Tuesday, September 28, 2010

Having a Moment, Here...

I had a Heidegger moment the other day on a walk. Martin Heidegger was a German existential philosopher whose 'Being and Time' is very difficult, and very divisive. The latter is not due, so much, to its content, as to Heidegger's Nazism.

He didn't publish much, book-wise. But, unfortunately, he was one of the intellectuals who stuck around longer than he should have during the Third Reich.

Having studied Nazism a good bit, as well a philosophy, I think the 'traces' of Hitler-esque ideology some claim to find in the book are illusory. I did not detect them.

Being and Time does, however, provide one of the most coherent explanations of modern life. He sets forth examples of how we think, interact, and exist that, for me, are more relatable to than Sartre, Hume, Aristotle or anyone else, really.

To take an example, think of your socks.

Now, before reading 'socks' you likely weren't thinking of them. You might've been thinking about books, Nazism, me, or a slew of things the words before 'socks' conjured up. By the time you read 'socks' you may have just been politely skimming, thoughts in divers places I could not possibly know.

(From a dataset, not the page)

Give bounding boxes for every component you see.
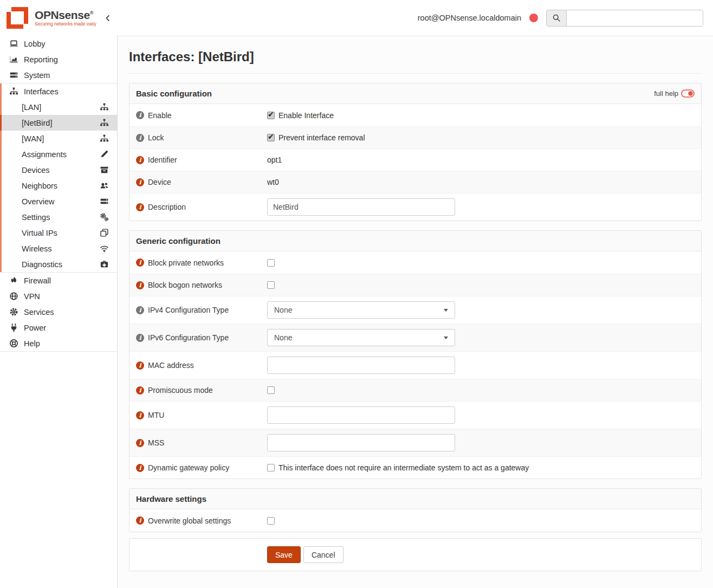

These sock moments tell us much about how we think, and act. More over, they tell us a fair bit about how we process space and time. I know, when I stop and think about it, what Professor Derby taught me about Einstein's spacetime. I could make you a Minkowski spacetime diagram, or the shadow of a hypercube.

No one, I suspect, goes about process the world in this way, though. Not even Einstein.

So while I was walking my mind was 'far away', as they say. (Stop and consider the philosophical connotations of such a phrase, in relation, as it usually is given, to one's mind. That's Heidegger.) My thoughts were pleasantly fantastical at the moment in question. A middle-aged Asian fellow walked briskly past me, requiring me to shift on the sidewalk, and pay attention to my footing.

I was peeved. I had been thinking fun thoughts, and this fellow had forced me to stop and think about my legs and feet! I was upset at him. Then my mind turned from feet not to my previous thoughts, but to Heidegger. Then I was pissed.